フェンリルは、後ろを振り向くと同時に、もう片方の空いていた腕で、辿るように爪で防ぐ。
攻撃の正体は、腕が刃状態のクレナ。
刃と爪がギチギチと音を鳴らす。
フェンリルは気づく、僅かに刃から"神性"感じ取る。
同時に疑問も感じる。
何故、"見た事のない奴が"神性を帯びているのか。
「・・・アァン?なんだァ、テメェは・・・?」
「私のご主人様を、返してもらうわよ」
紫色に燃ゆる髪の毛が、周りの吹雪でなびく。炎がフェンリルの顔に当たり、チリチリと音がなり、少し焦げる。
それを見た、フェンリルは、自分の顔に傷つけられたのが、苛立ったのか、クレナに噛みつくように威嚇する。
「この、クソアマァ・・・!!オレ様の顔に、傷をつけやがったなァ・・・!!」
「うるさいわね!!いちいち吠えんな!!」
クレナは、素早く後退しながら、空中に飛んで、炎の斬撃をX状に飛ばす。
しかし、フェンリルは、片腕で斬撃の中心を握りつぶすように、粉砕する。
だが、相手の攻撃を猶予を与えず、連続で飛ばす。
「めんどくせぇなあ!!アァン!!」
フェンリルの片腕に、膨大な魔力を感じる。
その場で引っ掻く。すると、空中で見えない何かが歪む。
その数秒後、ピシッ音がなり、"割れる"。
割れ目は、先程攻撃したような、爪痕が残り、紫の次元のようなものが広がっていた。
そのまま、クレナの斬撃は、次元に吸い込まれ、消えていく。
「何なのよ!そんなの、反則じゃない!!」
「ハッハー!!久しぶりに現界に来たんだ。
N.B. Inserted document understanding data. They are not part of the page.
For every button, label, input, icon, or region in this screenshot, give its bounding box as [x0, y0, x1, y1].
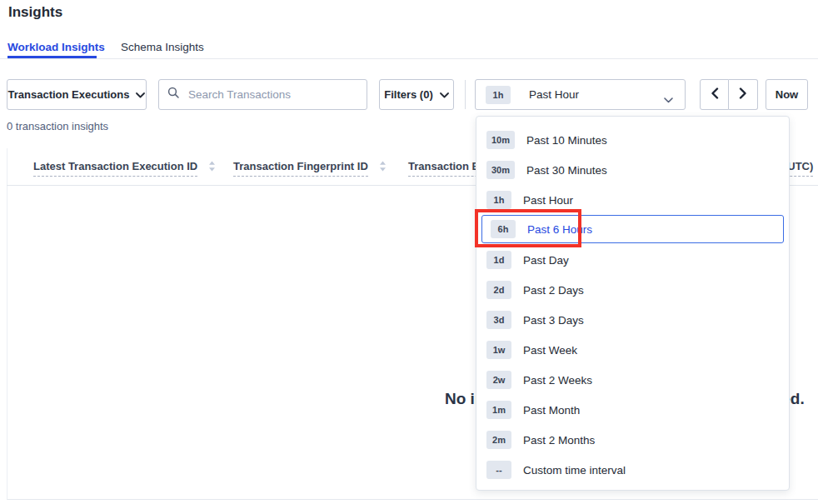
column-header-latest-transaction-execution-id[interactable]: Latest Transaction Execution ID — [33, 160, 216, 177]
page-title: Insights — [8, 4, 62, 21]
execution-type-select-label: Transaction Executions — [8, 88, 130, 101]
previous-interval-button[interactable] — [700, 79, 729, 110]
time-option-badge: 2m — [486, 431, 511, 449]
time-interval-label: Past Hour — [529, 88, 579, 101]
time-option-past-2-days[interactable]: 2d Past 2 Days — [476, 275, 789, 305]
search-box[interactable] — [158, 79, 367, 110]
time-option-badge: 3d — [486, 311, 511, 329]
time-option-badge: 1h — [486, 191, 511, 209]
time-option-past-2-weeks[interactable]: 2w Past 2 Weeks — [476, 365, 789, 395]
filters-button[interactable]: Filters (0) — [379, 79, 454, 110]
time-interval-dropdown: 10m Past 10 Minutes 30m Past 30 Minutes … — [476, 116, 790, 491]
time-option-past-hour[interactable]: 1h Past Hour — [476, 185, 789, 215]
column-header-transaction-fingerprint-id[interactable]: Transaction Fingerprint ID — [233, 160, 387, 177]
time-option-past-2-months[interactable]: 2m Past 2 Months — [476, 425, 789, 455]
insights-count: 0 transaction insights — [7, 120, 108, 132]
sort-arrows-icon[interactable] — [379, 161, 387, 174]
time-option-badge: 1m — [486, 401, 511, 419]
insights-page: Insights Workload Insights Schema Insigh… — [0, 0, 818, 504]
time-option-badge: 2d — [486, 281, 511, 299]
time-option-badge: 2w — [486, 371, 511, 389]
execution-type-select[interactable]: Transaction Executions — [7, 79, 147, 110]
time-option-past-6-hours[interactable]: 6h Past 6 Hours — [481, 215, 784, 243]
time-nav-group — [700, 79, 758, 110]
chevron-right-icon — [739, 87, 747, 102]
chevron-down-icon — [664, 93, 673, 106]
filters-button-label: Filters (0) — [384, 88, 433, 101]
time-option-past-3-days[interactable]: 3d Past 3 Days — [476, 305, 789, 335]
time-interval-select[interactable]: 1h Past Hour — [475, 79, 686, 110]
time-option-badge: 10m — [486, 131, 515, 149]
chevron-down-icon — [136, 88, 145, 101]
time-option-custom-interval[interactable]: -- Custom time interval — [476, 455, 789, 485]
time-option-badge: 1w — [486, 341, 511, 359]
now-button-label: Now — [776, 88, 798, 101]
time-option-past-month[interactable]: 1m Past Month — [476, 395, 789, 425]
tab-schema-insights[interactable]: Schema Insights — [121, 41, 204, 53]
tab-workload-insights[interactable]: Workload Insights — [7, 41, 105, 53]
time-option-badge: 1d — [486, 251, 511, 269]
sort-arrows-icon[interactable] — [208, 161, 216, 174]
now-button[interactable]: Now — [766, 79, 808, 110]
tabs-divider — [0, 58, 818, 59]
time-option-past-10-minutes[interactable]: 10m Past 10 Minutes — [476, 125, 789, 155]
time-option-past-day[interactable]: 1d Past Day — [476, 245, 789, 275]
time-option-badge: -- — [486, 461, 511, 479]
toolbar-divider — [465, 80, 466, 109]
search-icon — [167, 87, 180, 102]
time-option-badge: 6h — [491, 220, 516, 238]
time-interval-badge: 1h — [486, 86, 511, 104]
next-interval-button[interactable] — [729, 79, 758, 110]
time-option-past-week[interactable]: 1w Past Week — [476, 335, 789, 365]
search-input[interactable] — [187, 87, 358, 102]
chevron-down-icon — [440, 88, 449, 101]
time-option-past-30-minutes[interactable]: 30m Past 30 Minutes — [476, 155, 789, 185]
chevron-left-icon — [711, 87, 719, 102]
time-option-badge: 30m — [486, 161, 515, 179]
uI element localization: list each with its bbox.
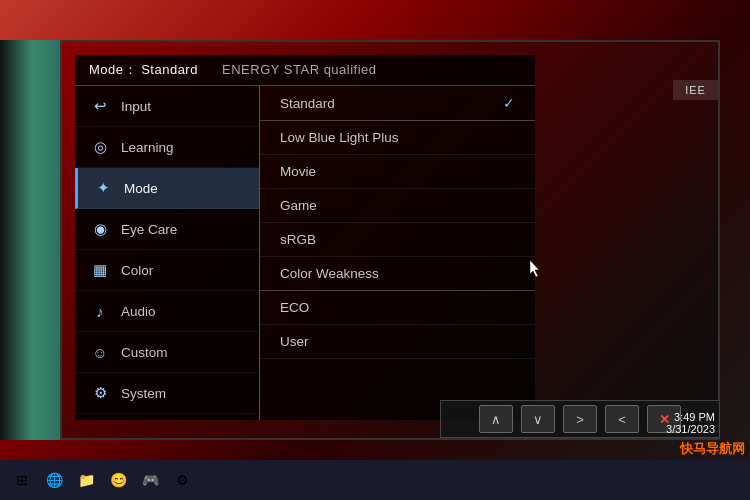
sidebar-label-custom: Custom — [121, 345, 168, 360]
sidebar-item-input[interactable]: ↩ Input — [75, 86, 259, 127]
mode-option-user[interactable]: User — [260, 325, 535, 359]
mode-option-srgb[interactable]: sRGB — [260, 223, 535, 257]
nav-up-button[interactable]: ∧ — [479, 405, 513, 433]
emoji-icon[interactable]: 😊 — [104, 466, 132, 494]
watermark: 快马导航网 — [680, 440, 745, 458]
mode-option-srgb-label: sRGB — [280, 232, 316, 247]
eye-care-icon: ◉ — [89, 218, 111, 240]
sidebar-label-system: System — [121, 386, 166, 401]
mode-option-color-weakness[interactable]: Color Weakness — [260, 257, 535, 291]
checkmark-standard: ✓ — [503, 95, 515, 111]
nav-down-button[interactable]: ∨ — [521, 405, 555, 433]
file-explorer-icon[interactable]: 📁 — [72, 466, 100, 494]
sidebar-item-audio[interactable]: ♪ Audio — [75, 291, 259, 332]
mode-option-eco-label: ECO — [280, 300, 309, 315]
sidebar-label-mode: Mode — [124, 181, 158, 196]
browser-icon[interactable]: 🌐 — [40, 466, 68, 494]
sidebar-label-input: Input — [121, 99, 151, 114]
mode-value-label: Standard — [141, 62, 198, 77]
start-button[interactable]: ⊞ — [8, 466, 36, 494]
color-icon: ▦ — [89, 259, 111, 281]
sidebar-item-eye-care[interactable]: ◉ Eye Care — [75, 209, 259, 250]
mode-option-color-weakness-label: Color Weakness — [280, 266, 379, 281]
osd-header: Mode： Standard ENERGY STAR qualified — [75, 55, 535, 86]
settings-icon[interactable]: ⚙ — [168, 466, 196, 494]
sidebar-item-learning[interactable]: ◎ Learning — [75, 127, 259, 168]
learning-icon: ◎ — [89, 136, 111, 158]
mode-option-standard-label: Standard — [280, 96, 335, 111]
sidebar-item-color[interactable]: ▦ Color — [75, 250, 259, 291]
taskbar: ⊞ 🌐 📁 😊 🎮 ⚙ — [0, 460, 750, 500]
sidebar-item-custom[interactable]: ☺ Custom — [75, 332, 259, 373]
mode-option-standard[interactable]: Standard ✓ — [260, 86, 535, 121]
monitor-left-edge — [0, 40, 65, 440]
osd-content: Standard ✓ Low Blue Light Plus Movie Gam… — [260, 86, 535, 420]
mode-option-movie[interactable]: Movie — [260, 155, 535, 189]
game-icon[interactable]: 🎮 — [136, 466, 164, 494]
osd-menu: Mode： Standard ENERGY STAR qualified ↩ I… — [75, 55, 535, 420]
mode-option-game-label: Game — [280, 198, 317, 213]
sidebar-item-mode[interactable]: ✦ Mode — [75, 168, 259, 209]
osd-body: ↩ Input ◎ Learning ✦ Mode ◉ Eye Care ▦ C… — [75, 86, 535, 420]
mode-option-low-blue-light-label: Low Blue Light Plus — [280, 130, 399, 145]
mode-option-movie-label: Movie — [280, 164, 316, 179]
sidebar-label-learning: Learning — [121, 140, 174, 155]
input-icon: ↩ — [89, 95, 111, 117]
mode-prefix-label: Mode： — [89, 62, 137, 77]
mode-option-eco[interactable]: ECO — [260, 291, 535, 325]
mode-option-user-label: User — [280, 334, 309, 349]
audio-icon: ♪ — [89, 300, 111, 322]
energy-star-label: ENERGY STAR qualified — [222, 62, 377, 77]
custom-icon: ☺ — [89, 341, 111, 363]
clock: 3:49 PM — [666, 411, 715, 423]
date: 3/31/2023 — [666, 423, 715, 435]
mode-icon: ✦ — [92, 177, 114, 199]
mode-option-low-blue-light[interactable]: Low Blue Light Plus — [260, 121, 535, 155]
mode-option-game[interactable]: Game — [260, 189, 535, 223]
sidebar-label-eye-care: Eye Care — [121, 222, 177, 237]
time-display: 3:49 PM 3/31/2023 — [666, 411, 715, 435]
nav-left-button[interactable]: < — [605, 405, 639, 433]
system-icon: ⚙ — [89, 382, 111, 404]
sidebar-label-audio: Audio — [121, 304, 156, 319]
sidebar-item-system[interactable]: ⚙ System — [75, 373, 259, 414]
right-sign: IEE — [673, 80, 718, 100]
nav-right-button[interactable]: > — [563, 405, 597, 433]
osd-sidebar: ↩ Input ◎ Learning ✦ Mode ◉ Eye Care ▦ C… — [75, 86, 260, 420]
sidebar-label-color: Color — [121, 263, 153, 278]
全てを屠ってやる。その記念すべき一号は、お前だ!有難く思え!アァン!!」
「なっ!?」
そう言って、自分で発動した、技をただの"拳"でぶち破り、真っすぐクレナの方へと跳ぶ。
一瞬で距離を詰め、頭を掴む。
そのまま、横に一回転して、地面の方に向けて、投げつける。
勢いよく投げ飛ばされ、受け身を取る前に、直撃するのは免れない。
早くも、ゲームオーバーだと思って、目を瞑る。
その時だった。
モフッ、ドシャアアアア!
柔らかい、暖かい何かに包み込まれた。
同時に、周りの雪が凄まじい勢いで、飛んでいる音が聞こえた。
目を開けると、そこには、ビャクヤの顔があり、私は抱えられていたのが分かった。
「大丈夫ですか?クレナ様」
「ちょっとー!何なのよアレー!私、聞いてないわよ!」
そう言って、ナナイはいつも通りのテンションで、ぶーぶーと口を尖らせる。
それとは別で、異様な妖気を感じるビャクヤは、毛を逆立ちながら、鋭い牙を光らせながら、警戒をする。
間近で見た、クレナは頼もしく見える。
「貴様は、いったい何者だ!」
「アァン?ただの猫風情が、オレ様に命令するんじゃねぇよ」
フェンリルは、離れた場所から、正拳突きをする。
それは、ほんの一瞬ことで、攻撃した手は、ズボンのポケットに収めた。
その瞬間、ビャクヤは大きく目を開ける。
───パァンッ!!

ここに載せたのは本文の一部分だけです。